MATERIAL FOR THE TASK
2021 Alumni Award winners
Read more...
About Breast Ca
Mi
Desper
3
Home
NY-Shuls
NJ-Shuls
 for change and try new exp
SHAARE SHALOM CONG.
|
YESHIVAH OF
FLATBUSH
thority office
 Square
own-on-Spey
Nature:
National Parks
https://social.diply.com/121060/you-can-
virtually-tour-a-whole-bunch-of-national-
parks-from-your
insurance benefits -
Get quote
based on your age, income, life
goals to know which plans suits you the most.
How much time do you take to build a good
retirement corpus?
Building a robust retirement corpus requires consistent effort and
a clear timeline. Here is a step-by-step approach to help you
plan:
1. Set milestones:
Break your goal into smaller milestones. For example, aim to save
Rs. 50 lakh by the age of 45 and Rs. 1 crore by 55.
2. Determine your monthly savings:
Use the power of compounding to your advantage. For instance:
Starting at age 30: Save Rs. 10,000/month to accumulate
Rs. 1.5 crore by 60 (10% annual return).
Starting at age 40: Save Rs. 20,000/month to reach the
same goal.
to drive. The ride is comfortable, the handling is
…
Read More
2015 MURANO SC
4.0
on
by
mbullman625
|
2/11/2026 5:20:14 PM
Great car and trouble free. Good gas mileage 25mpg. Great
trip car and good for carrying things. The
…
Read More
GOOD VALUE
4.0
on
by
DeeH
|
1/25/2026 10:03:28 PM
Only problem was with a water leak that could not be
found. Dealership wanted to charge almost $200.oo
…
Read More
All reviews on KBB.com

---

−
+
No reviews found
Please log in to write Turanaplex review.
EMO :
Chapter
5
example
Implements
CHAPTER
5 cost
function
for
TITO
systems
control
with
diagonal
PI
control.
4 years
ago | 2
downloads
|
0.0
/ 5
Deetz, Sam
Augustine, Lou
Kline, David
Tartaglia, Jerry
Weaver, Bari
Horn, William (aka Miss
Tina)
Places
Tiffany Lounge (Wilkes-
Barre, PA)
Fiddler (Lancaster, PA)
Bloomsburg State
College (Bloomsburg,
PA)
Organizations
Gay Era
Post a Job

INSTRUCTIONS FOR THE TASK
Everything above from the line with "2021 Alumni Award winners" to the line with "2. Determine your", both included, must be repeated exactly, and nothing outside that range.

RESPONSE
2021 Alumni Award winners
Read more...
About Breast Ca
Mi
Desper
3
Home
NY-Shuls
NJ-Shuls
 for change and try new exp
SHAARE SHALOM CONG.
|
YESHIVAH OF
FLATBUSH
thority office
 Square
own-on-Spey
Nature:
National Parks
https://social.diply.com/121060/you-can-
virtually-tour-a-whole-bunch-of-national-
parks-from-your
insurance benefits -
Get quote
based on your age, income, life
goals to know which plans suits you the most.
How much time do you take to build a good
retirement corpus?
Building a robust retirement corpus requires consistent effort and
a clear timeline. Here is a step-by-step approach to help you
plan:
1. Set milestones:
Break your goal into smaller milestones. For example, aim to save
Rs. 50 lakh by the age of 45 and Rs. 1 crore by 55.
2. Determine your monthly savings:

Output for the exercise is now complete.